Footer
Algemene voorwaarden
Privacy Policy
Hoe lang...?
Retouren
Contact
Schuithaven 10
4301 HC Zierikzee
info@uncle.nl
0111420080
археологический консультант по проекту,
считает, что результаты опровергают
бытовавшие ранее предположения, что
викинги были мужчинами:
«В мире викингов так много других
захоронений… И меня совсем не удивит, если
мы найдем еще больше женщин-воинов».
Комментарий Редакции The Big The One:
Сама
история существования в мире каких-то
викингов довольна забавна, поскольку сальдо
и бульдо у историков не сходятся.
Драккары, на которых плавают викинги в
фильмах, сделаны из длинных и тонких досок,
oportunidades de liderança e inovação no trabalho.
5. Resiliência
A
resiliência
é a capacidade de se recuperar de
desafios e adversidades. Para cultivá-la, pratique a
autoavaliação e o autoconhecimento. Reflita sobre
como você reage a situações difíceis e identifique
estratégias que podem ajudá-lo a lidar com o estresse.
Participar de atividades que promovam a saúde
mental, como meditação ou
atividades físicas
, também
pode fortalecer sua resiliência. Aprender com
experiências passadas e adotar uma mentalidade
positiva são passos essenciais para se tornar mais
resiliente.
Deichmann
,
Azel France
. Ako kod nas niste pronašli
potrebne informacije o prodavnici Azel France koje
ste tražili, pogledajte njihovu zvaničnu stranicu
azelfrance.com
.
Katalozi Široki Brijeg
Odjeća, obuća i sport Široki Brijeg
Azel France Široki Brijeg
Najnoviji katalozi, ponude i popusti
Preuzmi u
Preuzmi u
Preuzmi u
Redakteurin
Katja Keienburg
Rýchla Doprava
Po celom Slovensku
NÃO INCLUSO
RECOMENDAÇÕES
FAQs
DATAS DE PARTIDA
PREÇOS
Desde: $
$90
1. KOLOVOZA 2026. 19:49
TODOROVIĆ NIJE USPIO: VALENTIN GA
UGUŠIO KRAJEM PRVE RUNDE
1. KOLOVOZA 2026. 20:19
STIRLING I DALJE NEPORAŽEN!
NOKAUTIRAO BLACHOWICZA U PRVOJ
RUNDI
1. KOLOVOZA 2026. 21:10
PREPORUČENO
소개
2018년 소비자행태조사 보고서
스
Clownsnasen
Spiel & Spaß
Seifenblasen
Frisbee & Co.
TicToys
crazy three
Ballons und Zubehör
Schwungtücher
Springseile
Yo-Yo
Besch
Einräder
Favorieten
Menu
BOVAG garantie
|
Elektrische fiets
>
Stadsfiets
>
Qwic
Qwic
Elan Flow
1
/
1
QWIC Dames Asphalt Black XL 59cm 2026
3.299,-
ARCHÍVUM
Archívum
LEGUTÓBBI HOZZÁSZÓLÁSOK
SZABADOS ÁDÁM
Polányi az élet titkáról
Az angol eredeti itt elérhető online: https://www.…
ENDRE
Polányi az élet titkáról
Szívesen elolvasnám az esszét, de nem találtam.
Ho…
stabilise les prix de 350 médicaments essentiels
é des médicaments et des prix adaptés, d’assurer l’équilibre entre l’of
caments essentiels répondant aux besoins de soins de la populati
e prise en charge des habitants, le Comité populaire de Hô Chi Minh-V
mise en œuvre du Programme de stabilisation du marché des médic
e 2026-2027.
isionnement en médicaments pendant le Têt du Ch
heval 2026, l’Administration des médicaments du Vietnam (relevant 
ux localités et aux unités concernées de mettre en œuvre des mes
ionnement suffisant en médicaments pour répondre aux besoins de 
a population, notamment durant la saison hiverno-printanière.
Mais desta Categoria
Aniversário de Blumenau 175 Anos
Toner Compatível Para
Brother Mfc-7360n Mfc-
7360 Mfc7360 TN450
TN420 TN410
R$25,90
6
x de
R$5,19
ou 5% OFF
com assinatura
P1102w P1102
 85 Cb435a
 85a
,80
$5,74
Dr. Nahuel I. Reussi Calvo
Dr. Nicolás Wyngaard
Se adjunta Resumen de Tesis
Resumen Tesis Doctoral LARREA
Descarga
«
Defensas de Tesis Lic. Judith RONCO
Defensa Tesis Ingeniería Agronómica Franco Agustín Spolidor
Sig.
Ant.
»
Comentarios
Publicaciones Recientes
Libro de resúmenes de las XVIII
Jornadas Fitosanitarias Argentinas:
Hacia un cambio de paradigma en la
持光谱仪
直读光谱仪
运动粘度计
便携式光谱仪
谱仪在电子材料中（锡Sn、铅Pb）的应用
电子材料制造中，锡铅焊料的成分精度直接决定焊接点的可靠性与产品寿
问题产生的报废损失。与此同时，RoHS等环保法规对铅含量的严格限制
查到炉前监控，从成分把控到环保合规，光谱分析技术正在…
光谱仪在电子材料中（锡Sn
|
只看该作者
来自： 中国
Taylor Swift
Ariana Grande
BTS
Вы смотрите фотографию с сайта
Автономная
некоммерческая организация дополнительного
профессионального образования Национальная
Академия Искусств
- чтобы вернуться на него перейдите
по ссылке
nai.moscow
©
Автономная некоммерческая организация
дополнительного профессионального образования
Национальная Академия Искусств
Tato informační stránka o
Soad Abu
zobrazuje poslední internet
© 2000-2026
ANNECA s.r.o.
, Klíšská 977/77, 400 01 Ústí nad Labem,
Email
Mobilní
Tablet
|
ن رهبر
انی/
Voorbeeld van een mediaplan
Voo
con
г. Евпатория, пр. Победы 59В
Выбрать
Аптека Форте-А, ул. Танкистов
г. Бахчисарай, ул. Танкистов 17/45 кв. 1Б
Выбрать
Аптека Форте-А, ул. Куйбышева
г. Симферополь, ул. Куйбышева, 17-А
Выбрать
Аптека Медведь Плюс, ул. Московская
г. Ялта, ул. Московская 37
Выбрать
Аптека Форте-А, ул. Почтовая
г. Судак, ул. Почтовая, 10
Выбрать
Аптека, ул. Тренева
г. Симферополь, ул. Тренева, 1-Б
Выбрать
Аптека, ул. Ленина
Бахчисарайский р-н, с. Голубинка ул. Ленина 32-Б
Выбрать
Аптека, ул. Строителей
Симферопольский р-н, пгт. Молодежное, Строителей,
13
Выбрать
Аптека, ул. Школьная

○ ○ ○ ○

• _HOW TO COMPLETE THIS TASK_: Line by line, print the listing above exactly.

• _TASK OUTPUT_:
Footer
Algemene voorwaarden
Privacy Policy
Hoe lang...?
Retouren
Contact
Schuithaven 10
4301 HC Zierikzee
info@uncle.nl
0111420080
археологический консультант по проекту,
считает, что результаты опровергают
бытовавшие ранее предположения, что
викинги были мужчинами:
«В мире викингов так много других
захоронений… И меня совсем не удивит, если
мы найдем еще больше женщин-воинов».
Комментарий Редакции The Big The One:
Сама
история существования в мире каких-то
викингов довольна забавна, поскольку сальдо
и бульдо у историков не сходятся.
Драккары, на которых плавают викинги в
фильмах, сделаны из длинных и тонких досок,
oportunidades de liderança e inovação no trabalho.
5. Resiliência
A
resiliência
é a capacidade de se recuperar de
desafios e adversidades. Para cultivá-la, pratique a
autoavaliação e o autoconhecimento. Reflita sobre
como você reage a situações difíceis e identifique
estratégias que podem ajudá-lo a lidar com o estresse.
Participar de atividades que promovam a saúde
mental, como meditação ou
atividades físicas
, também
pode fortalecer sua resiliência. Aprender com
experiências passadas e adotar uma mentalidade
positiva são passos essenciais para se tornar mais
resiliente.
Deichmann
,
Azel France
. Ako kod nas niste pronašli
potrebne informacije o prodavnici Azel France koje
ste tražili, pogledajte njihovu zvaničnu stranicu
azelfrance.com
.
Katalozi Široki Brijeg
Odjeća, obuća i sport Široki Brijeg
Azel France Široki Brijeg
Najnoviji katalozi, ponude i popusti
Preuzmi u
Preuzmi u
Preuzmi u
Redakteurin
Katja Keienburg
Rýchla Doprava
Po celom Slovensku
NÃO INCLUSO
RECOMENDAÇÕES
FAQs
DATAS DE PARTIDA
PREÇOS
Desde: $
$90
1. KOLOVOZA 2026. 19:49
TODOROVIĆ NIJE USPIO: VALENTIN GA
UGUŠIO KRAJEM PRVE RUNDE
1. KOLOVOZA 2026. 20:19
STIRLING I DALJE NEPORAŽEN!
NOKAUTIRAO BLACHOWICZA U PRVOJ
RUNDI
1. KOLOVOZA 2026. 21:10
PREPORUČENO
소개
2018년 소비자행태조사 보고서
스
Clownsnasen
Spiel & Spaß
Seifenblasen
Frisbee & Co.
TicToys
crazy three
Ballons und Zubehör
Schwungtücher
Springseile
Yo-Yo
Besch
Einräder
Favorieten
Menu
BOVAG garantie
|
Elektrische fiets
>
Stadsfiets
>
Qwic
Qwic
Elan Flow
1
/
1
QWIC Dames Asphalt Black XL 59cm 2026
3.299,-
ARCHÍVUM
Archívum
LEGUTÓBBI HOZZÁSZÓLÁSOK
SZABADOS ÁDÁM
Polányi az élet titkáról
Az angol eredeti itt elérhető online: https://www.…
ENDRE
Polányi az élet titkáról
Szívesen elolvasnám az esszét, de nem találtam.
Ho…
stabilise les prix de 350 médicaments essentiels
é des médicaments et des prix adaptés, d’assurer l’équilibre entre l’of
caments essentiels répondant aux besoins de soins de la populati
e prise en charge des habitants, le Comité populaire de Hô Chi Minh-V
mise en œuvre du Programme de stabilisation du marché des médic
e 2026-2027.
isionnement en médicaments pendant le Têt du Ch
heval 2026, l’Administration des médicaments du Vietnam (relevant 
ux localités et aux unités concernées de mettre en œuvre des mes
ionnement suffisant en médicaments pour répondre aux besoins de 
a population, notamment durant la saison hiverno-printanière.
Mais desta Categoria
Aniversário de Blumenau 175 Anos
Toner Compatível Para
Brother Mfc-7360n Mfc-
7360 Mfc7360 TN450
TN420 TN410
R$25,90
6
x de
R$5,19
ou 5% OFF
com assinatura
P1102w P1102
 85 Cb435a
 85a
,80
$5,74
Dr. Nahuel I. Reussi Calvo
Dr. Nicolás Wyngaard
Se adjunta Resumen de Tesis
Resumen Tesis Doctoral LARREA
Descarga
«
Defensas de Tesis Lic. Judith RONCO
Defensa Tesis Ingeniería Agronómica Franco Agustín Spolidor
Sig.
Ant.
»
Comentarios
Publicaciones Recientes
Libro de resúmenes de las XVIII
Jornadas Fitosanitarias Argentinas:
Hacia un cambio de paradigma en la
持光谱仪
直读光谱仪
运动粘度计
便携式光谱仪
谱仪在电子材料中（锡Sn、铅Pb）的应用
电子材料制造中，锡铅焊料的成分精度直接决定焊接点的可靠性与产品寿
问题产生的报废损失。与此同时，RoHS等环保法规对铅含量的严格限制
查到炉前监控，从成分把控到环保合规，光谱分析技术正在…
光谱仪在电子材料中（锡Sn
|
只看该作者
来自： 中国
Taylor Swift
Ariana Grande
BTS
Вы смотрите фотографию с сайта
Автономная
некоммерческая организация дополнительного
профессионального образования Национальная
Академия Искусств
- чтобы вернуться на него перейдите
по ссылке
nai.moscow
©
Автономная некоммерческая организация
дополнительного профессионального образования
Национальная Академия Искусств
Tato informační stránka o
Soad Abu
zobrazuje poslední internet
© 2000-2026
ANNECA s.r.o.
, Klíšská 977/77, 400 01 Ústí nad Labem,
Email
Mobilní
Tablet
|
ن رهبر
انی/
Voorbeeld van een mediaplan
Voo
con
г. Евпатория, пр. Победы 59В
Выбрать
Аптека Форте-А, ул. Танкистов
г. Бахчисарай, ул. Танкистов 17/45 кв. 1Б
Выбрать
Аптека Форте-А, ул. Куйбышева
г. Симферополь, ул. Куйбышева, 17-А
Выбрать
Аптека Медведь Плюс, ул. Московская
г. Ялта, ул. Московская 37
Выбрать
Аптека Форте-А, ул. Почтовая
г. Судак, ул. Почтовая, 10
Выбрать
Аптека, ул. Тренева
г. Симферополь, ул. Тренева, 1-Б
Выбрать
Аптека, ул. Ленина
Бахчисарайский р-н, с. Голубинка ул. Ленина 32-Б
Выбрать
Аптека, ул. Строителей
Симферопольский р-н, пгт. Молодежное, Строителей,
13
Выбрать
Аптека, ул. Школьная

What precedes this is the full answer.